Er Thom glanced down at his naked hands; back to Daav’s face.
“My thodelm,” he said levelly, “is—alas—mistaken.”
“Yes,” Daav agreed, “I thought that she might be.” He waved a hand at the screen. “Get you home, then. I shall send this lot on to Mr. dea’Gauss. He should have the framed contracts to you within a two-day. You and I can then discuss any modifications that may be necessary before the final papers are presented to Anne.”
“All right.” Er Thom rose and smiled. “Thank you, Daav.”
“Thank me, is it? Go home, darling, you’re in your cups.”
HE LET HIMSELF in through the door off the East Patio and went, surefooted and quiet, through halls illuminated by night-dims.
In the upper hallway, he lay his hand against a door-plate, and stepped gently into the darkened room beyond.
Anne lay in the long, wide bed, fast asleep in the wash of star shine from the open skylight. She looked vulnerable, thus, and incalculably precious: a jewel for which a man must gamble—and never think of losing.

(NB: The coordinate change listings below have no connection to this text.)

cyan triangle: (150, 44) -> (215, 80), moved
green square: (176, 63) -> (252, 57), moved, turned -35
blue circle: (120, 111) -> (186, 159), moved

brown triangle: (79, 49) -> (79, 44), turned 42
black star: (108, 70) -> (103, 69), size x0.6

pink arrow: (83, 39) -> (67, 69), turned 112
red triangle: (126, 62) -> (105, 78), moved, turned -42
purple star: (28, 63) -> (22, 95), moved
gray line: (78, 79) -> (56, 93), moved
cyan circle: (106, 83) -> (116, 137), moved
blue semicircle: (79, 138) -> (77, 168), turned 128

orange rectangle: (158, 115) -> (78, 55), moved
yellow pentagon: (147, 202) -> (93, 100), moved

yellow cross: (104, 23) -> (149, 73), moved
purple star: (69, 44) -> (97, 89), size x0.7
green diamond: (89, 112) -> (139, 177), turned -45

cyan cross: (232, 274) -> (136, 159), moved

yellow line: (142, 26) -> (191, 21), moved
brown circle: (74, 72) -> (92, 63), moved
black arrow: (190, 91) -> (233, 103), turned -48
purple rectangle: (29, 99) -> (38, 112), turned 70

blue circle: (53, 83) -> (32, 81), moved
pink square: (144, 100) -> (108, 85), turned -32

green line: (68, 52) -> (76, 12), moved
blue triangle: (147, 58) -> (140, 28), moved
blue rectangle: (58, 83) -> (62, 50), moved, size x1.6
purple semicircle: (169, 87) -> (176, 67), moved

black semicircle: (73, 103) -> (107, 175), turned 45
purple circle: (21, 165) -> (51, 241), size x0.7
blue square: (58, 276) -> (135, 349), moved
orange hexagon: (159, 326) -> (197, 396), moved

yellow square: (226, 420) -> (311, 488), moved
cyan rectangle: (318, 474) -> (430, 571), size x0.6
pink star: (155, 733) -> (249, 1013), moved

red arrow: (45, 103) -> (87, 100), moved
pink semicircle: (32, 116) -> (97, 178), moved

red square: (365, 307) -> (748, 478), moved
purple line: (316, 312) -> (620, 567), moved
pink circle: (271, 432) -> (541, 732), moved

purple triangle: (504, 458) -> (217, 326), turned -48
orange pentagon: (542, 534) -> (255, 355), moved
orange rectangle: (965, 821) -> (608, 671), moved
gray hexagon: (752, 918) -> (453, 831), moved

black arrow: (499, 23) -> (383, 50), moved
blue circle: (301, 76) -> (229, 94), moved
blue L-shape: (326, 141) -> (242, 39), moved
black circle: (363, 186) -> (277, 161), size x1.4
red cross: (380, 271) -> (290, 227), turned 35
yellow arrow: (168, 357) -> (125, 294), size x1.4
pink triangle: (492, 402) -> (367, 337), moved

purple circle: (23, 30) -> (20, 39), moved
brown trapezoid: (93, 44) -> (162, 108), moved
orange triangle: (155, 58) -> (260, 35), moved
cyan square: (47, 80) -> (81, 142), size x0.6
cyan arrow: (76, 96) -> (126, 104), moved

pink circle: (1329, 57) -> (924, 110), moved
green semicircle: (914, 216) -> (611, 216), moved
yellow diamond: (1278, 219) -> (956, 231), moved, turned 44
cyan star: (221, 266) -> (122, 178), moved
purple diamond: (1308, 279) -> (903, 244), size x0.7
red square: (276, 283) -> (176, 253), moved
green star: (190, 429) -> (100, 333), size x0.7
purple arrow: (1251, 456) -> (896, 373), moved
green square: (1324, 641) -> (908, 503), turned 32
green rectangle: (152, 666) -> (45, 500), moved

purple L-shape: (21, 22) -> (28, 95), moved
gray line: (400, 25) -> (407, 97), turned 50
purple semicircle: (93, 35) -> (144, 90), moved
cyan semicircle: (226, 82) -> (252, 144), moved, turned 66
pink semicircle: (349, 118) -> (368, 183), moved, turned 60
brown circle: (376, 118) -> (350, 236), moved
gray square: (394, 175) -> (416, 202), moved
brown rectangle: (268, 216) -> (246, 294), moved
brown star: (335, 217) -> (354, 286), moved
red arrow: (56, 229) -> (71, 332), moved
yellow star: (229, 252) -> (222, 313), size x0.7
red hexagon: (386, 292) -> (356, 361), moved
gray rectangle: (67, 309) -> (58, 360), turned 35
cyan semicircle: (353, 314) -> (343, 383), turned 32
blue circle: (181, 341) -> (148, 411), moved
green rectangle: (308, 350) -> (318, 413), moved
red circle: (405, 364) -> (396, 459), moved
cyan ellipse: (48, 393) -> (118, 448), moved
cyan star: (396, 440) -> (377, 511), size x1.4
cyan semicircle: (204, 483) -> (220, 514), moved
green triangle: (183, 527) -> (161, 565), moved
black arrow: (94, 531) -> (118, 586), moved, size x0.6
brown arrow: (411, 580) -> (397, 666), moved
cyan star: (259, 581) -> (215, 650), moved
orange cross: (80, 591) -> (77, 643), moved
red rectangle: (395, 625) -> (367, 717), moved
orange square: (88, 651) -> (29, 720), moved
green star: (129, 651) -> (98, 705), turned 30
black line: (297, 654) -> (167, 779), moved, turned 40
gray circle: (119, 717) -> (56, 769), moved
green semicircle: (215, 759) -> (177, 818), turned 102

He sighed as he stood over her, for he understood Daav’s wager well enough, knew the dangers that dodged his steps and his brother’s distress—who could have no less failed to offer the wager than Er Thom declined to take it. To be delm was an awesome and perilous duty. Daav had never wanted the Ring, which was Er Thom’s certain knowledge. He had, indeed, begged his delm to pass him by, to place the Ring in abler hands—
In Er Thom’s hands.
She had refused, which was wisdom, and Daav was thus Korval, gods pity him. Daav possessed full measure that trait which allowed him to offer such a thing as this twisty wager to his cha’leket, expecting him to fail—for the good of the clan.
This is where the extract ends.